In this 2000 novel, Eddie Bondo and Deanna Wolfe share a love of nature, and they begin their interlude as lovers before he even knows her name. Deanna is a Forest Service employee serving as a resident biologist-ranger overseeing a section of the Zebulon National Forest. She has a deep knowledge of the people and ecology of Zebulon Valley and a stake in the wildlife balance, which she suspects that Eddie will threaten.
Then readers meet Lusa, Cole Widener’s “over-educated” wife whom he brought back to his family’s farm from Lexington, Kentucky. Lusa and Cole fight about her unwillingness to mix with local people, and Cole feels the sting of her idea that the world they inhabit is stultifying. Her Arabic background and her love of moths and insects set Lusa apart from the family. Cole defends his people and the ways of farmers, as well as his closed-minded family, when Lusa tries to tell him her problems. Cole’s accident while driving a grain truck for Southern States changes Lusa’s life forever and adds another point of conflict with the family, since she inherits the farm.
The third pair of antagonists, Garnett Walker and Nannie Land Rawley, tussles over whether to spray weeds along Highway 6. She is afraid that the toxins will drift onto her organic apples, and he wants the spraying done to protect his chestnut seedlings.

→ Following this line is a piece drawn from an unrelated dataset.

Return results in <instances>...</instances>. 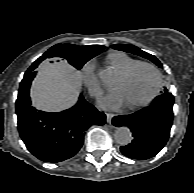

Kingsolver considers this her most difficult novel, as the issues being considered are more important in the book than the characters themselves. She has said that it has no main character and encourages readers to look beyond the tensions of the human interaction. Over the course of the novel, the five chief characters remaining after Cole’s death explore their sexuality in relationships, through memory, and by reputation. Their relationships prompt talk based on ideas like those found in T. R. Paine’s work on keystone predators. The effect of removing even one such predator from an environment is profound, upsetting the fragile ecological balance beyond repair. All the human tensions in the novel relate in some way to balance and the sensible use of the land, as well as respect for all living things. The novel reminds readers that their interdependence with nature is inescapable.